Cholesterol gets a bad rap. High cholesterol is linked to heart attack and stroke, and low cholesterol has been shown to cause hormone imbalances and decreased sex drive. But the fat-based substance is necessary for some of our bodies' basic functions. Cholesterol helps build cell membranes; contributes to rescue work of blood vessels; protects nerve fibers; and aids the production of vitamin D, bile acids and hormones that are essential to fertility.

"Cholesterol is a precursor for steroid hormones, such as estrogen and testosterone, which are very important for men and women," says Dr. Lauren Roth, assistant professor of obstetrics and gynecology in the Division of Reproductive Endocrinology and Fertility at the University of Colorado School of Medicine. "Hormones are involved with reproduction, maturation of eggs and sperm and preparing the uterus for the embryo."

Cholesterol combines with proteins in the blood stream to create high-density lipoprotein (HDL) and low-density lipoprotein (LDL) particles. LDL delivers cholesterol to body tissues, and although it is considered the "bad cholesterol," LDL has been shown to aid in muscle building. The "good cholesterol," HDL, delivers cholesterol to the adrenals and ovaries for hormone production and takes up excess cholesterol for processing and disposal in the liver. Triglycerides, the smallest particles, are incorporated into both HDL and LDL.

We get cholesterol in two ways: the liver makes the proper amount the body needs, and we consume more in foods that come from animals, including meat, chicken, fish, eggs and dairy products.

"Normal cholesterol level ranges depend on individual risk factors for heart disease," Dr.

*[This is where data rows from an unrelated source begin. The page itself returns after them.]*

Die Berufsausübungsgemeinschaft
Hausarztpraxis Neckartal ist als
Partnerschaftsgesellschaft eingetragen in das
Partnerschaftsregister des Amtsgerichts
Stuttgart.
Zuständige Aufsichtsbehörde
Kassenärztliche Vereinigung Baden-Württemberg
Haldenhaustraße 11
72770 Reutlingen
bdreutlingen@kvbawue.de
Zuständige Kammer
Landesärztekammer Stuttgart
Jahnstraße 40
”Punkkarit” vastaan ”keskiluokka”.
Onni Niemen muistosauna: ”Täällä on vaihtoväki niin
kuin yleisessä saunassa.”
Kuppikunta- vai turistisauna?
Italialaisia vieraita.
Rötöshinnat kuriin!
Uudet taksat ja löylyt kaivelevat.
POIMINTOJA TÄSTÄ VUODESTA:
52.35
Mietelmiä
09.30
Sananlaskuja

Roth says. "For a woman with no risk factors, her ideal HDL level is greater than 50 mg/dL, her ideal LDL level is between 100 and 129 mg/dL, and her ideal triglyceride level is less than 150 mg/dL."

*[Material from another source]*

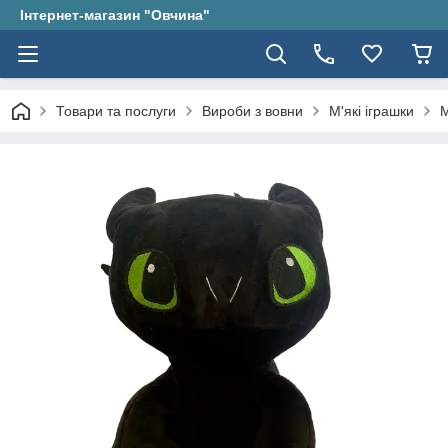
Інтернет-магазин "Овчина"
Товари та послуги
Вироби з вовни
М'які іграшки
М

There are many ways to maintain healthy cholesterol levels. Dr. Roth emphasizes a balanced diet: "Decrease saturated fats and increase fiber intake." She also suggests consuming fish oil two to three times per week, avoiding high-mercury fish, eating nuts and drinking green tea.

"Moderate alcohol intake can also safely increase levels of good cholesterol," Dr. Roth says. "Limit it to one drink per day for women and one to two drinks per day for men."

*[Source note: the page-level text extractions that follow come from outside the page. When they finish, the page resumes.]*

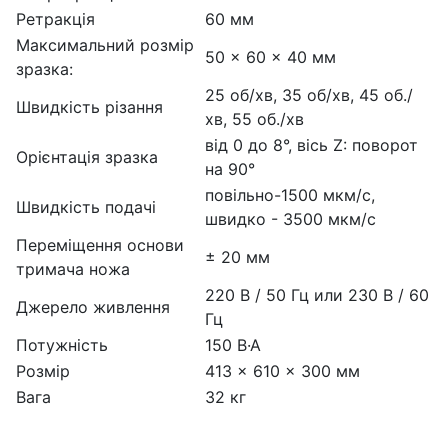
Ретракція
60 мм
Максимальний розмір
50 x 60 x 40 мм
зразка:
25 об/хв, 35 об/хв, 45 об./
Швидкість різання
хв, 55 об./хв
від 0 до 8°, вісь Z: поворот
Орієнтація зразка
на 90°
повільно-1500 мкм/с,
Швидкість подачі
швидко - 3500 мкм/с
Переміщення основи
± 20 мм
тримача ножа
220 В / 50 Гц или 230 В / 60
Джерело живлення
Гц
Потужність
150 В·А
Розмір
413 × 610 × 300 мм
Вага
32 кг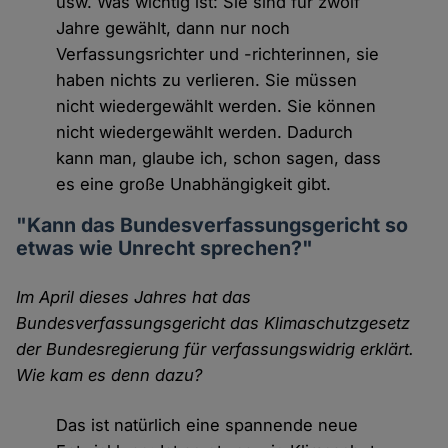
usw. Was wichtig ist: Sie sind für zwölf
Jahre gewählt, dann nur noch
Verfassungsrichter und -richterinnen, sie
haben nichts zu verlieren. Sie müssen
nicht wiedergewählt werden. Sie können
nicht wiedergewählt werden. Dadurch
kann man, glaube ich, schon sagen, dass
es eine große Unabhängigkeit gibt.
"Kann das Bundesverfassungsgericht so
etwas wie Unrecht sprechen?"
Im April dieses Jahres hat das
Bundesverfassungsgericht das Klimaschutzgesetz
der Bundesregierung für verfassungswidrig erklärt.
Wie kam es denn dazu?
Das ist natürlich eine spannende neue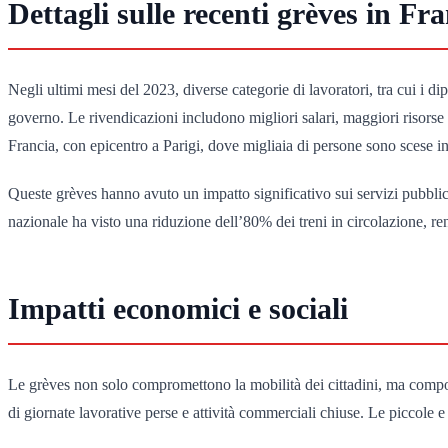
Dettagli sulle recenti grèves in Fr
Negli ultimi mesi del 2023, diverse categorie di lavoratori, tra cui i di
governo. Le rivendicazioni includono migliori salari, maggiori risorse p
Francia, con epicentro a Parigi, dove migliaia di persone sono scese i
Queste grèves hanno avuto un impatto significativo sui servizi pubblici, 
nazionale ha visto una riduzione dell’80% dei treni in circolazione, ren
Impatti economici e sociali
Le grèves non solo compromettono la mobilità dei cittadini, ma compo
di giornate lavorative perse e attività commerciali chiuse. Le piccole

"Reducing bad cholesterol affects good cholesterol, so exercise is important," Dr. Roth says. She recommends aerobic exercise, such as walking, running, swimming, cycling and dancing, for 30 minutes per day, several days per week.

According to Dr. Roth, the direct impact of cholesterol on fertility hasn't been determined conclusively; however, there is evidence that statins, drugs used to lower cholesterol, cause abnormalities in fetal development.

"If you are taking a statin and want to try to get pregnant, stop taking the drug at least three months before trying to conceive," Dr. Roth says.

"It's important to consult with your doctor to talk about your health and the risks involved with trying to get pregnant," Dr. Roth says. "Overall, a healthy lifestyle will improve your physical and mental state and decrease the potential negative impacts cholesterol has on fertility."